MBC-Action nous a promis une télévision tunisienne selon le modèle de la BBC, mais rien n’y fit. L’organisation suisse Hirondelle nous a promis la même chose pour les radios publiques. Rien n’y fit encore. L’agence Ansa n’a rien fait pour l’agence TAP qui demeure, comme avant la révolution, une simple caisse de résonance; et de surcroît orpheline de la régulation. Les agences françaises– CFI et France Média Monde– liées au ministère des Affaires étrangères et à celui de la communication, n’apportent que de la littérature professionnelle. Encore que l’unilinguisme arabe des journalistes tunisiens est devenu un sérieux handicap pour l’assimilation.
Alors que l’organisation « Article 19 » promet d’entraîner la presse écrite tunisienne dans le sillage de l’éthique journalistique et de l’auto-régulation. La crise sanitaire risque d’emporter les rares titres qui n’ont pas encore disparu comme beaucoup d’autres.

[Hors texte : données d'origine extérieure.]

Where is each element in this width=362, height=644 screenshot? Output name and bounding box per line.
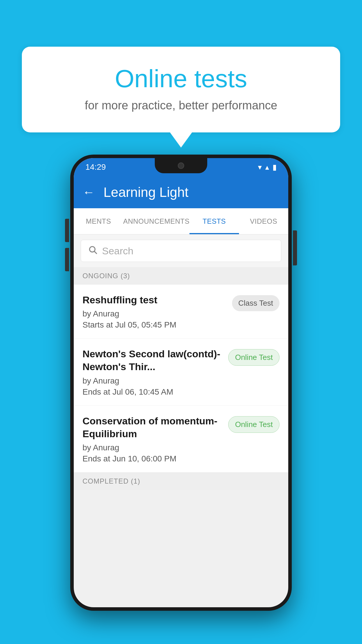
ongoing-section-header: ONGOING (3) — [74, 267, 288, 285]
test-badge-2: Online Test — [228, 349, 280, 366]
app-header: ← Learning Light — [74, 176, 288, 208]
test-date-1: Starts at Jul 05, 05:45 PM — [82, 320, 226, 330]
tabs-bar: MENTS ANNOUNCEMENTS TESTS VIDEOS — [74, 208, 288, 235]
test-badge-1: Class Test — [232, 295, 280, 311]
phone-mockup: 14:29 ▾ ▴ ▮ ← Learning Light MENTS ANNOU… — [70, 155, 292, 611]
test-item-newton[interactable]: Newton's Second law(contd)-Newton's Thir… — [74, 339, 288, 405]
test-info-2: Newton's Second law(contd)-Newton's Thir… — [82, 347, 222, 396]
bubble-title: Online tests — [45, 64, 317, 93]
volume-up-button[interactable] — [65, 219, 69, 242]
phone-frame: 14:29 ▾ ▴ ▮ ← Learning Light MENTS ANNOU… — [70, 155, 292, 611]
front-camera — [178, 162, 184, 169]
status-icons: ▾ ▴ ▮ — [258, 163, 277, 172]
test-list: Reshuffling test by Anurag Starts at Jul… — [74, 285, 288, 473]
test-badge-3: Online Test — [228, 416, 280, 433]
volume-down-button[interactable] — [65, 248, 69, 271]
test-name-1: Reshuffling test — [82, 293, 226, 306]
phone-notch — [155, 158, 207, 173]
search-placeholder: Search — [102, 245, 133, 257]
test-name-2: Newton's Second law(contd)-Newton's Thir… — [82, 347, 222, 373]
completed-label: COMPLETED (1) — [82, 477, 140, 485]
search-box[interactable]: Search — [81, 240, 281, 262]
wifi-icon: ▾ — [258, 163, 262, 172]
test-date-2: Ends at Jul 06, 10:45 AM — [82, 387, 222, 397]
app-title: Learning Light — [103, 184, 189, 200]
test-date-3: Ends at Jun 10, 06:00 PM — [82, 454, 222, 463]
test-item-reshuffling[interactable]: Reshuffling test by Anurag Starts at Jul… — [74, 285, 288, 339]
bubble-subtitle: for more practice, better performance — [45, 99, 317, 112]
test-item-conservation[interactable]: Conservation of momentum-Equilibrium by … — [74, 406, 288, 473]
power-button[interactable] — [293, 230, 297, 265]
test-author-3: by Anurag — [82, 443, 222, 452]
search-container: Search — [74, 235, 288, 267]
signal-icon: ▴ — [265, 163, 269, 172]
completed-section-header: COMPLETED (1) — [74, 473, 288, 490]
test-info-3: Conservation of momentum-Equilibrium by … — [82, 414, 222, 463]
ongoing-label: ONGOING (3) — [82, 272, 130, 280]
back-button[interactable]: ← — [82, 185, 95, 199]
status-time: 14:29 — [85, 162, 106, 172]
tab-tests[interactable]: TESTS — [189, 208, 239, 234]
tab-ments[interactable]: MENTS — [74, 208, 123, 234]
search-icon — [88, 245, 97, 257]
test-author-1: by Anurag — [82, 309, 226, 318]
test-author-2: by Anurag — [82, 376, 222, 386]
phone-screen: 14:29 ▾ ▴ ▮ ← Learning Light MENTS ANNOU… — [74, 158, 288, 607]
tab-announcements[interactable]: ANNOUNCEMENTS — [123, 208, 189, 234]
battery-icon: ▮ — [273, 163, 277, 172]
test-name-3: Conservation of momentum-Equilibrium — [82, 414, 222, 440]
svg-line-1 — [94, 251, 96, 253]
speech-bubble: Online tests for more practice, better p… — [22, 47, 340, 132]
tab-videos[interactable]: VIDEOS — [239, 208, 288, 234]
test-info-1: Reshuffling test by Anurag Starts at Jul… — [82, 293, 226, 330]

Les Allemands qui s’occupent d’améliorer la communication publique et gouvernementale via leur Deutschwelle doivent certainement avoir constaté les dégâts de ce type de communication. Et ce, à travers les pratiques désastreuses de nos gouvernants en charge des trois présidences, des départements ministériels et des services publics. En somme, l’esprit du terroir est terriblement absent. Ce qui a réduit le programme d’appui des médias tunisiens de l’Union européenne à un simple fournisseur de matériel, de subventions, de gratifications et de réjouissances.
D’ailleurs, les réclamations adressées récemment par les chambres syndicales tunisiennes à la Délégation européenne au sujet du fonctionnement de son programme d’appui aux médias tunisiens traduisent un certain malaise dans la gestion de la réforme des médias tunisiens.
Réorienter le cours de la réforme des médias
Aujourd’hui, il est urgent de se rattraper et de réorienter le cours de la réforme des médias tunisiens en prescrivant les actions suivantes.
- Tout d’abord, impliquer pleinement l’Etat, tenu et maintenu à l’écart, en tant qu’acteur qui a son poids dans la participation à la gouvernance de la scène médiatique et communicationnelle. L’Etat co-régulateur est à inventer. Il doit plus que jamais entrer en lice et figurer en bonne place dans l’échiquier de la gouvernance médiatique, consentie et partagée.
- Sur cette base, il faudrait renégocier les termes de l’accord avec l’Union européenne pour ce qui est de l’appui aux médias tunisiens. Les partenaires de ce programme– tous étrangers– doivent se mettre à l’écoute des attentes des pouvoirs publics et pas seulement avec les chambres syndicales.
- Puis, sauver les médias publics de la dérive et de déliquescence annoncée. La HAICA y a laissé les choses se pourrir et s’est contentée de la position d’un spectateur, passif et incompétent.
- Ensuite, instruire et criminaliser le népotisme et la corruption qui contribuent largement à la décrédibilisation du système médiatique tunisien.
- Instituer alors des règles rigoureuses de transparence médiatique et communicationnelle: propriété des médias, leur financement; recettes et services publicitaires; système des salaires et des rémunérations; système de vente et d’échange de services; position par rapport aux diverses dispositions fiscales en vigueur…
- Mais aussi réguler le secteur de la publicité, des mesures d’audience et sondage d’opinions, des agences de création événementielle; des agences de production de contenus numériques et audiovisuels…
- Et encore renforcer les services de communication gouvernementale et de communication des services publics.
C’est à ce prix que les médias, publics et privés, se mettront au service de la nouvelle démocratie tunisienne.